RECORDS SUPPLIED

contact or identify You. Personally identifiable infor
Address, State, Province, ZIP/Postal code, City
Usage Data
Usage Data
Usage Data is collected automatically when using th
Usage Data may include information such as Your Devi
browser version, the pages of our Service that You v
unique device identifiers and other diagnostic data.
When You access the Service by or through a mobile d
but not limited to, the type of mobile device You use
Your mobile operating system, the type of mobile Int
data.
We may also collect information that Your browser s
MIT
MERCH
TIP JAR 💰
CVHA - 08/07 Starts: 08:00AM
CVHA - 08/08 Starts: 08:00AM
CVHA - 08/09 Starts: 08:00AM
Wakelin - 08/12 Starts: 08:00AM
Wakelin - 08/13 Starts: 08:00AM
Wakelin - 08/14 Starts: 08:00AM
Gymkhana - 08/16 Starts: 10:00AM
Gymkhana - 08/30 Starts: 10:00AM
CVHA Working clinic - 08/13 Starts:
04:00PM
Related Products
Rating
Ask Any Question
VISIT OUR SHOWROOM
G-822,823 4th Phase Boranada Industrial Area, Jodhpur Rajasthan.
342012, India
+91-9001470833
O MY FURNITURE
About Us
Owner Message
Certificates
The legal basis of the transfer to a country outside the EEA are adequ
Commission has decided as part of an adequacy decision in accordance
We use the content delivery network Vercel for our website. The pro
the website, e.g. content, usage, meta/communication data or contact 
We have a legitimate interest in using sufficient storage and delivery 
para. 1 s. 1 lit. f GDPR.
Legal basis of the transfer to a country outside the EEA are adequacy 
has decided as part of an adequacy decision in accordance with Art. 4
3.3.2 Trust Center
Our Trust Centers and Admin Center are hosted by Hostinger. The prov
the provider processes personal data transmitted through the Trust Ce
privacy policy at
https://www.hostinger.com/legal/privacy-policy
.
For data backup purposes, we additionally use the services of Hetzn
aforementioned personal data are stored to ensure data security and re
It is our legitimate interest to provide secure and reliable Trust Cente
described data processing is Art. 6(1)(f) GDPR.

EXERCISE INSTRUCTIONS
What is needed is an exact repetition of the lines from the first line of the records through the line containing "but not limited", both ends included, and nothing more.

TASK ANSWER
contact or identify You. Personally identifiable infor
Address, State, Province, ZIP/Postal code, City
Usage Data
Usage Data
Usage Data is collected automatically when using th
Usage Data may include information such as Your Devi
browser version, the pages of our Service that You v
unique device identifiers and other diagnostic data.
When You access the Service by or through a mobile d
but not limited to, the type of mobile device You use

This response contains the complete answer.